Книга иллюстрирована фотографиями главных персонажей.
Мы уже не шли прямо на север или «на Москву», но все время перебрасывались с запада на восток и обратно на остановившейся линии фронта. Неприятель окреп и окопался на том берегу Десны. За широкой рекой начинались дремучие Брянские леса, а между лесом и водой виднелись таинственные и страшные села, занятые неприятелем, группы красноармейцев, их лошади, походная кухня, появляющаяся в полдень у самой воды. По ночам бывало слышно их пение. Раз, сблизившись в ночном секрете, они обменялись с нашими приветствиями. С их стороны крикнули: «За что воюете, генеральские бляди?» На что Губаренко сразу ответил: «А вы жидам продалися, красножопыи-и».
В воздухе, в настроении солдат, в глазах местных жителей чувствовалось, что мы ослабели. Десну мы так никогда и не перешли.
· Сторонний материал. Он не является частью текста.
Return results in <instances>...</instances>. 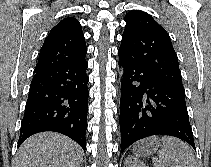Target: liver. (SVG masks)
<instances>
[{
  "label": "liver",
  "mask_w": 211,
  "mask_h": 167,
  "mask_svg": "<svg viewBox=\"0 0 211 167\" xmlns=\"http://www.w3.org/2000/svg\"><path fill=\"white\" fill-rule=\"evenodd\" d=\"M83 155L82 148L70 138L43 132L24 141L13 164L14 167H79Z\"/></svg>",
  "instance_id": "liver-1"
}]
</instances>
Но моя внутренняя жизнь текла по своим собственным законам, и наши военные успехи или неудачи мало меня интересовали. Из того, что существовало вне меня, я внимательнее всего приглядывался к пейзажу. Иногда после дождей, перед наступлением хорошей погоды, весь окружающий ландшафт окрашивался в благородные серые тона. Тут была вся гамма серого, от темного свинца Брянских лесов до жемчужных отблесков реки, луж и окропленных дождем крыш. Под рыжеватыми низкими облаками казались странно приблизившимися темные, отчетливые силуэты на горизонте: остроконечные скирды, отдельные деревья. Бугром заворачивалось черноземное вспаханное поле с лужами. А по межам возвышались анемичные тополя, обернувшие на ветру матовую листву. Мне казалось, что эту картину, которую я воспринимаю и люблю как никто, я бы мог замечательно нарисовать, лучше, чем Серов и Левитан; и я очень печалился, что не имею возможности заняться живописью. В городах, которые мы иногда проходили, ни красок, ни кистей, разумеется, достать нельзя было. Однако, в Нежине мне посчастливилось реквизировать в физическом кабинете реального училища ящик с акварельными красками, который я забрал под предлогом военных надобностей, объяснив училищному сторожу, что они нам нужны для раскрашивания военных карт. И с окраины села Короп, где мы сделали дневку, я с утра до вечера изображал романтический пейзаж: на первом плане сараи, за ним луг с фигурами пейзан, а дальше, на горе, перед темными деревьями парка разлегся белым призраком Батуринский дворец Разумовских, вернее остов этого дворца, с черными провалами окон, с подрубленными колоннами.
Андрей в те недели был всецело поглощен сентиментальной драмой. Он болезненно переживал начало своей влюбленности (которая продолжалась потом несколько лет, в Крыму и за границей) в правофлангового первого эскадрона, рослого блондина Александрова. На походе он рассказывал мне о своих радостях и огорчениях. В свою очередь, и я, не желая отставать, избрал в качестве объекта своих платонических вожделений татарчонка Мустафу. Разумеется, ни сам Мустафа, ни кто другой, за исключением Андрея, ничего про это не знали. Но Андрей принял это серьезно и на походе пространно разбирался в вопросе, почему мне должен нравиться смуглый 16-летний Мустафа с бритой головой, а ему — скандинавскому барону — северянин Александров.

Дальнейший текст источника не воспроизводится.